Les autres peuvent dire qu’ils savent ce qu’il y a en moi mais ils ne peuvent que le déduire par ce que j'exprime physiquement . (parole, expression du corps ou du visage etc.)
Je suis dans mes pensées chez moi.
-Je ne sais pas ce que l’autre pense, même si je crois le contraire, même si je le connais très bien. Je dois imaginer l’autre comme un bateau dans le brouillard, je suis moi-même un bateau et nous communiquons par cornes de brume. Je ne peux prendre en compte que ce qu’il me communique, que ce qui sort physiquement de lui.
-Si je refuse de montrer quoique se soit, l’autre décidera de ce qu’il voit par ce qui sort physiquement de moi à ce moment.

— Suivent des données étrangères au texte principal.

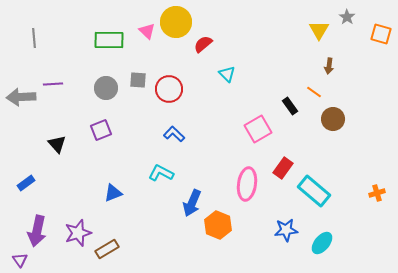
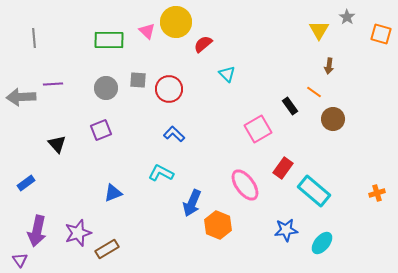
pink ellipse: moved 2 px left, 1 px down; rotated 44 degrees counterclockwise
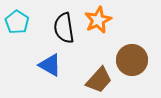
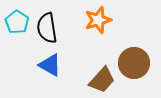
orange star: rotated 8 degrees clockwise
black semicircle: moved 17 px left
brown circle: moved 2 px right, 3 px down
brown trapezoid: moved 3 px right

Un auteur dit : « on ne peux pas ne pas communiquer ».
-Si je choisis de ne pas exprimer, je n’ai aucun droit de reprocher à l’autre de ne pas me satisfaire.
-Si je choisis de ne pas dire, il est possible que je ne veuille pas ce que je pense vouloir.
-Je dois prendre le temps de mettre au courant les autres de mes pensées si je veux qu’ils les partagent.
5 Parallèle
*Tout moment problématique est un moment non-clarifié. J’entends par non-clarifié que je n’ai pas encore regardé en face.
Par contre, il n’y a pas plus de personnes claires que de quartiers maitrisés. Il n’y a que des quartiers pacifiés par la reconnaissance pleine et entière de tous ses membres.
6 La justice.
*La justice intérieure n’a aucun ordre à recevoir de l’extérieur.
*La justice intérieure à le devoir de négocier avec l’extérieur.
*Mon éthique et ma justice intérieure sont d’une importance supérieure à ma vie.
C’est pour cela qu’il est important que mon éthique soit secrètement décidée, afin que ça ne soit pas l’extérieur qui m’ordonne, ou me convainc, de donner ma vie pour Quelque Chose.
*Je n’ai aucun droit sur les vies autour de moi, quelles qu’elles soient.
*il y a toujours un contrat entre deux êtres humains qui se rencontrent.
Si les clauses de ce contrat ne sont pas exprimées, elles sont implicites, c’est à dire qu’elles fonctionnent comme des clauses qu n’ont pas été négociées officiellement. Les rapports de domination sont souvent de ce type.
*Il ne sera jamais légitime de me reprocher de ne pas avoir respecté une règle implicite (qui n’a pas été clairement exprimée et acceptée).
*C’est de la responsabilité égale des deux parties si une ou plusieurs clauses du contrat restent implicites.
*L’autre sait mieux que moi où il a mal.
Je sais mieux que l’autre où j’ai mal.
En conclusion :
(Ceci n’est pas une règle de morale)
A chaque objet que je vole, je visualise un nouveau vigile ; à chaque bien matériel que je détruis, je visualise un casque, un gaz asphyxiant, un peu plus de crédit pour la répression.